_Try it_: Copy, word for word, the lines of the entries below between the one with "التاون هاوس في ٱلسُّعُوْدِيَّة" and the one with "Accedi / Registrati", inclusive, and leave out everything else.
──────── Data to use
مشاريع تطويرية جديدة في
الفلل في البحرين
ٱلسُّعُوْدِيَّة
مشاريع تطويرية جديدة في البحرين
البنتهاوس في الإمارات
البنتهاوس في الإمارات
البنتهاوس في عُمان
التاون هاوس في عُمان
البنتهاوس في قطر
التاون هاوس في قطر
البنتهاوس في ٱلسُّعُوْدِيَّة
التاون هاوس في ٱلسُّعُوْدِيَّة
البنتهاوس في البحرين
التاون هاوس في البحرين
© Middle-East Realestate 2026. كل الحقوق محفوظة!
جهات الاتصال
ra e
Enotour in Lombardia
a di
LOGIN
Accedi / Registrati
────────────────
──────── Data to use
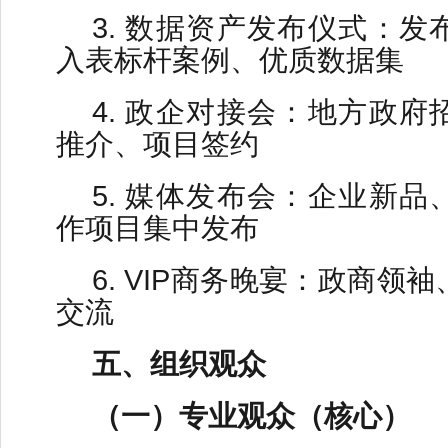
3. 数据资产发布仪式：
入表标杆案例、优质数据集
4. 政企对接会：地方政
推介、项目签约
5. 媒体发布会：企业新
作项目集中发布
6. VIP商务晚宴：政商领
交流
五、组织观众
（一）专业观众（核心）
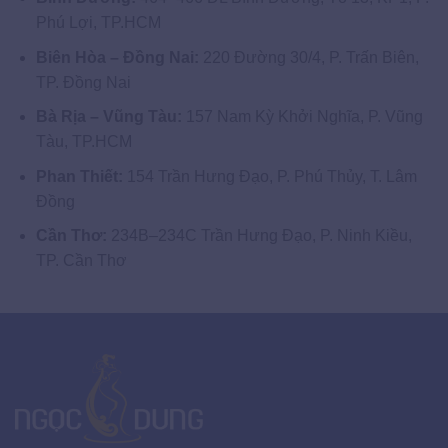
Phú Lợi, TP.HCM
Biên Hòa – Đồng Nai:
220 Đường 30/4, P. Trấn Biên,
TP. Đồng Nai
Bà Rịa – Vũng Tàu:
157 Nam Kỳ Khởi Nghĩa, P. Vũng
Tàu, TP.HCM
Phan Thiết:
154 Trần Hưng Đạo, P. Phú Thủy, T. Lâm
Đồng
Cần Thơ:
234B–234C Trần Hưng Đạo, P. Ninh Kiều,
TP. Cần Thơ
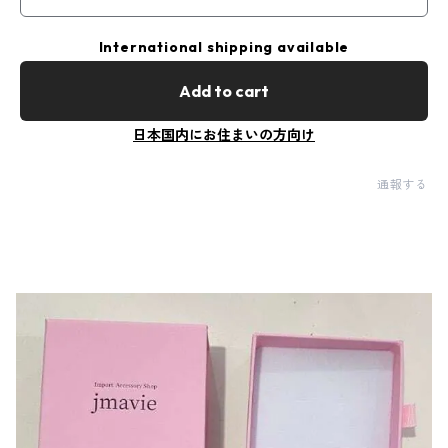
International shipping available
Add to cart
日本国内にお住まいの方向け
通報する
────────────────
_Task answer_:
التاون هاوس في ٱلسُّعُوْدِيَّة
البنتهاوس في البحرين
التاون هاوس في البحرين
© Middle-East Realestate 2026. كل الحقوق محفوظة!
جهات الاتصال
ra e
Enotour in Lombardia
a di
LOGIN
Accedi / Registrati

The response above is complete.